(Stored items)

»»

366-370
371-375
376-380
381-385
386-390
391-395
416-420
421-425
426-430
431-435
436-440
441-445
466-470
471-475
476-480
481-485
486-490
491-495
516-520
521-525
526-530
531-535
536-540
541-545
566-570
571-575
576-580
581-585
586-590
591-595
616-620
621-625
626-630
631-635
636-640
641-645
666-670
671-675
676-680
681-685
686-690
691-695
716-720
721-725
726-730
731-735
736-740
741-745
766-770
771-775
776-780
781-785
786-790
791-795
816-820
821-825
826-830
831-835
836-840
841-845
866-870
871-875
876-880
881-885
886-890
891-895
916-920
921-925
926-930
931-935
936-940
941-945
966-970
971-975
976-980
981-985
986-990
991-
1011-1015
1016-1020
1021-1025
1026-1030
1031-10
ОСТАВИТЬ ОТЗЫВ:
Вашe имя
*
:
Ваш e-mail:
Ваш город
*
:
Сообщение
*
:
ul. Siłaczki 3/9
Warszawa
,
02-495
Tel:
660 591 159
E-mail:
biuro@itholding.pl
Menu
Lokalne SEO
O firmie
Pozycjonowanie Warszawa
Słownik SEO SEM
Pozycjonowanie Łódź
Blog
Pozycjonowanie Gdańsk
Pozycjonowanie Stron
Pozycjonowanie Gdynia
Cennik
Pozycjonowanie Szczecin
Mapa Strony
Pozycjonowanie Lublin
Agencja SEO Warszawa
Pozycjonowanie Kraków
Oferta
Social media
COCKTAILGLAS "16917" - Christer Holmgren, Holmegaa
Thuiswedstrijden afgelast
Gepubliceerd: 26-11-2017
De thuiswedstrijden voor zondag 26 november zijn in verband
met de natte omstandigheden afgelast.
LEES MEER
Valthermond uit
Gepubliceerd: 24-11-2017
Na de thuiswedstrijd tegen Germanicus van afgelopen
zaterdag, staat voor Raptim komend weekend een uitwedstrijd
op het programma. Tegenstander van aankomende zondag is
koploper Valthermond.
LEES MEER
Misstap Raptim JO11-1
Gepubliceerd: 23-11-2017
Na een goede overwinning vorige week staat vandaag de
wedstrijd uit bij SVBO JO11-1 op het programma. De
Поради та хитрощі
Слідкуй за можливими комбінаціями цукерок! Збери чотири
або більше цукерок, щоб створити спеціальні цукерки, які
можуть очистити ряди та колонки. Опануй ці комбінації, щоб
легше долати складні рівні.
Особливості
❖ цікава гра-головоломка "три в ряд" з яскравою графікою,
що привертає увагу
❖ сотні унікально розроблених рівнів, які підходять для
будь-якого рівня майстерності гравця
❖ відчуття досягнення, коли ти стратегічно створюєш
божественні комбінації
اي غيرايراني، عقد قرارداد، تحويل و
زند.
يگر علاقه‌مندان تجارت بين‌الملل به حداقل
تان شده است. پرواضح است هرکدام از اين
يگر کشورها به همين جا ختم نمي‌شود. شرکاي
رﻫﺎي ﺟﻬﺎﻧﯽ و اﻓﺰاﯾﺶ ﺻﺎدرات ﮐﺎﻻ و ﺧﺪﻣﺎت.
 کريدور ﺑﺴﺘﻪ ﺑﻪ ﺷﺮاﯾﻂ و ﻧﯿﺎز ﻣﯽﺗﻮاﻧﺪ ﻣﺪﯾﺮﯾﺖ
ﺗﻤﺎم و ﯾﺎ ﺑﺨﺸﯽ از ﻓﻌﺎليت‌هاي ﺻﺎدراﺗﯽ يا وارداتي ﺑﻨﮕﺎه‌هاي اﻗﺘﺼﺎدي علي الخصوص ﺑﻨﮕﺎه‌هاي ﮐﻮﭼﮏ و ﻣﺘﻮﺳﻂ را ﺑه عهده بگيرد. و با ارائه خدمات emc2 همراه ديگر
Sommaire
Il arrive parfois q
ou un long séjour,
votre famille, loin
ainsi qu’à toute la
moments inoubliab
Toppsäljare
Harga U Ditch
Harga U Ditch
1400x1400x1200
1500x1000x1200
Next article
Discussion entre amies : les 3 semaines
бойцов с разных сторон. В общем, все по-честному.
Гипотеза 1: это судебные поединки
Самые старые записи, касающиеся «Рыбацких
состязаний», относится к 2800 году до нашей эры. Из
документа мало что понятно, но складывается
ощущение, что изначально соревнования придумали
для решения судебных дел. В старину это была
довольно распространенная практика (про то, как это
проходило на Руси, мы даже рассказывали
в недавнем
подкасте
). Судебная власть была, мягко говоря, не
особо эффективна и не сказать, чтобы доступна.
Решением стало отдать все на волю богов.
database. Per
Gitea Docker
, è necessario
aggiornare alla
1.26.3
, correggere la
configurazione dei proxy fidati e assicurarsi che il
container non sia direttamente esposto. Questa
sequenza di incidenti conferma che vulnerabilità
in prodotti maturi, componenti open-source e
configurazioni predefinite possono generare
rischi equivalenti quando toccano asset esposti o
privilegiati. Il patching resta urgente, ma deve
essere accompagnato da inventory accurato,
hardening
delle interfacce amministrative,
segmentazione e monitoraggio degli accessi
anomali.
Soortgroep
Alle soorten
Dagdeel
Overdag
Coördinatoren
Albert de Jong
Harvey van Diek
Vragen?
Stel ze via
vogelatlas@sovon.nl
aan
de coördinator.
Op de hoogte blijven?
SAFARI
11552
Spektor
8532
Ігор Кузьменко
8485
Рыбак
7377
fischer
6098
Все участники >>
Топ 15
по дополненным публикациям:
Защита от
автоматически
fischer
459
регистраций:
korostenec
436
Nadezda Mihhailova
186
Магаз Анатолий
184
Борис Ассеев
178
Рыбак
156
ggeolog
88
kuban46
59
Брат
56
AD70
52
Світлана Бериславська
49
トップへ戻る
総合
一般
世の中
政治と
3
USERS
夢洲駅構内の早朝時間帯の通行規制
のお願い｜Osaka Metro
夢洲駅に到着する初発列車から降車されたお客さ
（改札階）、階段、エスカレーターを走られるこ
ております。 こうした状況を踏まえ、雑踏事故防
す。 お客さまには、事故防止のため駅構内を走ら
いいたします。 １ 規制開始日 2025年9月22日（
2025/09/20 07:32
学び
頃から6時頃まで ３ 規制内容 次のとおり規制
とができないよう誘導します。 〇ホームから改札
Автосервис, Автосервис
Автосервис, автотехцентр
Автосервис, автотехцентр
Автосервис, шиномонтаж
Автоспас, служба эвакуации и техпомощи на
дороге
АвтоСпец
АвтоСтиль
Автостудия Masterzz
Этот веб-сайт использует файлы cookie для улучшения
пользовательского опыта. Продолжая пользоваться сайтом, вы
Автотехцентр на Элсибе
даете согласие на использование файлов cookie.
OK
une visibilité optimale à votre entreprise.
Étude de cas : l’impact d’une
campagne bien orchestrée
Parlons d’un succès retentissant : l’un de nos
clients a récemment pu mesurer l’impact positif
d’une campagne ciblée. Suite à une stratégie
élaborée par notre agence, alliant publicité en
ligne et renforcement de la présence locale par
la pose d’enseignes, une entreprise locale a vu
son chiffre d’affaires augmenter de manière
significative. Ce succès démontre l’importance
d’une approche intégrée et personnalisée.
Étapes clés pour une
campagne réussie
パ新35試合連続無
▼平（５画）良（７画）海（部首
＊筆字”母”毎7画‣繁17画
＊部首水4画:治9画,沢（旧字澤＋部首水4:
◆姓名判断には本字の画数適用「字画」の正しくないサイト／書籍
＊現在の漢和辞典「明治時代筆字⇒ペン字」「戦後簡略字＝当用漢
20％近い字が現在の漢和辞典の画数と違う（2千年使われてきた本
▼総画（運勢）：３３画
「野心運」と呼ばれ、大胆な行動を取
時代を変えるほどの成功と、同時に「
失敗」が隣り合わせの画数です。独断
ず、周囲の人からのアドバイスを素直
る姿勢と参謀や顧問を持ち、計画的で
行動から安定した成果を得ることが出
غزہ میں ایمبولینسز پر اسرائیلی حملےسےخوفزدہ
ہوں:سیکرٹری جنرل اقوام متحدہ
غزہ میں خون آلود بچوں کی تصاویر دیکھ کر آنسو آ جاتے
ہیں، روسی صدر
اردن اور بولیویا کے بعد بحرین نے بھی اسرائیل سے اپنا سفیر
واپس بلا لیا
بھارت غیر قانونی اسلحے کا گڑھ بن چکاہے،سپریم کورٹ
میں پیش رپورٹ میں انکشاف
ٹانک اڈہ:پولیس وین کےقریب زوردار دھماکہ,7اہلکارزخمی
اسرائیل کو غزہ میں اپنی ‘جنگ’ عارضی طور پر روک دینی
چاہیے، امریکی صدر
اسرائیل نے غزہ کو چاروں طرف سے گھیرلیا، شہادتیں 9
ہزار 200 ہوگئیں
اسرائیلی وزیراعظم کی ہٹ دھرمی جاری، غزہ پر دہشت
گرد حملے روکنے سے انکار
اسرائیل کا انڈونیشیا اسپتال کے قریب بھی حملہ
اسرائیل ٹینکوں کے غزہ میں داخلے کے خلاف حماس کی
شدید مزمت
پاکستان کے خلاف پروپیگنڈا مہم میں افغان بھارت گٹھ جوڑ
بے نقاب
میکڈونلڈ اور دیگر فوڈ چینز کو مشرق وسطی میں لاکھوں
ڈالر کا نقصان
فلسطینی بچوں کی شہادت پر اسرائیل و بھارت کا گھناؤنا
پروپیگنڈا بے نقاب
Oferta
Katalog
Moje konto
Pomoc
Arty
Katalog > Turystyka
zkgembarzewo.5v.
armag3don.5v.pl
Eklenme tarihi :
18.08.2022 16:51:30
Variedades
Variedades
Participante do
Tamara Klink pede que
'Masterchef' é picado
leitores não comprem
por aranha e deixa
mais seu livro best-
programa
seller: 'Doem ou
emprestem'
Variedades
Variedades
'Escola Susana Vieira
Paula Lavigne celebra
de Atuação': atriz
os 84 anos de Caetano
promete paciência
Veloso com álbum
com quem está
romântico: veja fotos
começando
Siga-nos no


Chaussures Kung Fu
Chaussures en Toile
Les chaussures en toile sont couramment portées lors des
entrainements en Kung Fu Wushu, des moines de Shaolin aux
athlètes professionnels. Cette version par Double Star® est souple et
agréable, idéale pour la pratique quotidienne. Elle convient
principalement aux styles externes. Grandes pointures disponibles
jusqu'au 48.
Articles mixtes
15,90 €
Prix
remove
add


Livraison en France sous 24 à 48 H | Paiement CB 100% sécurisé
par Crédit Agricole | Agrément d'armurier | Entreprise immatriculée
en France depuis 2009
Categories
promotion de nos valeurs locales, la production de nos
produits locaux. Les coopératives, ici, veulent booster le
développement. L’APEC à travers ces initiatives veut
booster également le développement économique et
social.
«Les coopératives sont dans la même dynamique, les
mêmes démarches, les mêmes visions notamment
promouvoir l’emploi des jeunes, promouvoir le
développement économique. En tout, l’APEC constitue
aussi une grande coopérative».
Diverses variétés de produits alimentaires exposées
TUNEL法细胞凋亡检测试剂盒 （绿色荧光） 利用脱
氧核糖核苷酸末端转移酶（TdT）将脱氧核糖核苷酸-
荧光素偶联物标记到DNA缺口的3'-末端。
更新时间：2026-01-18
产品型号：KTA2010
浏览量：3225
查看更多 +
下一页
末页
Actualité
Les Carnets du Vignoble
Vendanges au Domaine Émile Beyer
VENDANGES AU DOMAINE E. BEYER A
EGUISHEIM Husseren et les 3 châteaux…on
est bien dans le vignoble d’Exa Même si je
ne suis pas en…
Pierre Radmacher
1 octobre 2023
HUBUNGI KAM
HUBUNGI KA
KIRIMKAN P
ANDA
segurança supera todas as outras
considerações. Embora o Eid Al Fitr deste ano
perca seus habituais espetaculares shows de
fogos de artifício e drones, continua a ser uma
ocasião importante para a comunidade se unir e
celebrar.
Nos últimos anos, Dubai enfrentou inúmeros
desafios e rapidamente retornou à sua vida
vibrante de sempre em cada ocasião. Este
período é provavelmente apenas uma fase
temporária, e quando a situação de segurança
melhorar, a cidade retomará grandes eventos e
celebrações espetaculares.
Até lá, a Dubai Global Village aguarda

««

Report each line in the data above that holds the word "impact" by copying it.

**TASK RESPONSE**
Étude de cas : l’impact d’une
clients a récemment pu mesurer l’impact positif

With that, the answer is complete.